Le immagini, condivise su Facebook dall'utente Mayito Pérez, mostrano il soggetto che entra nel locale con apparente naturalezza, denaro in mano, come se fosse un cliente qualsiasi.
Il posto era vuoto in quel momento: nessuna commessa dietro il bancone, solo i tavoli di legno e il brusio del ventilatore acceso.
L'uomo scruta lo spazio con lo sguardo, si affaccia, calcola. Dopo vari secondi di esitazione, il suo sguardo si fissa su un cellulare che rimane in carica dietro il bancone. Si assicura che nessuno lo veda, si slancia con agilità, si arrampica sul bancone e, con un movimento rapido, stacca il telefono dalla corrente e fugge via.
Il denunciante ha pubblicato i video da diversi angoli e ha offerto una ricompensa di 10 mila pesos a chiunque fornisca informazioni utili a individuare il responsabile. “Potete scrivermi senza problemi 24 ore su 24, 7 giorni su 7”, ha scritto Pérez, visibilmente indignato.
La pubblicazione è stata diffusa anche nel gruppo di Facebook Tienda Carlos III, il che potrebbe indicare che l'attività si trovi in quella zona o che il denunciante voglia amplificare il messaggio d'allerta tra i vicini dell'area.

Negli ultimi mesi, i social media sono diventati il principale canale di denuncia di fronte all'aumento dei furti e degli assalti a L'Avana, in un contesto segnato dalla crisi economica e dalla sfiducia nella risposta della polizia.
Casidi recenti di furti all'interno delle abitazioni, assalti con coltello e furti di moto elettriche mostrano una tendenza preoccupante: le persone si rivolgono prima a Internet piuttosto che alle autorità, spinti dalla frustrazione e dalla paura.

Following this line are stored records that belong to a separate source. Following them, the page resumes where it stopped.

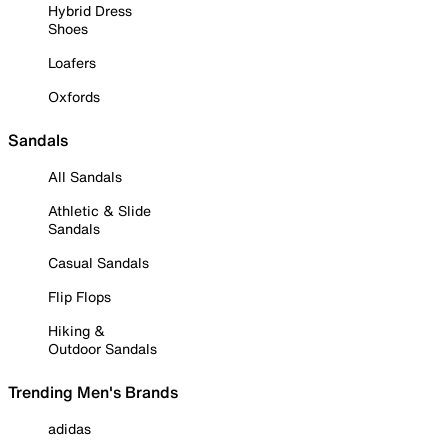
Hybrid Dress
Shoes
Loafers
Oxfords
Sandals
All Sandals
Athletic & Slide
Sandals
Casual Sandals
Flip Flops
Hiking &
Outdoor Sandals
Trending Men's Brands
adidas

I commenti sul video riflettono quella mescolanza di indignazione, impotenza e stanchezza che attraversa molti habaneri. "Questo succede ogni giorno e nessuno fa niente", ha scritto un utente. "Anche i piccoli negozi sono indifesi", ha risposto un altro.
Il furto nella caffetteria è una nuova testimonianza del deterioramento sociale che si respira per le strade cubane: la lotta per la sopravvivenza ha trasformato la criminalità in un sintomo visibile di una crisi più profonda, in cui la sicurezza, la fiducia e la speranza sembrano, anch'essi, oggetti in pericolo di furto.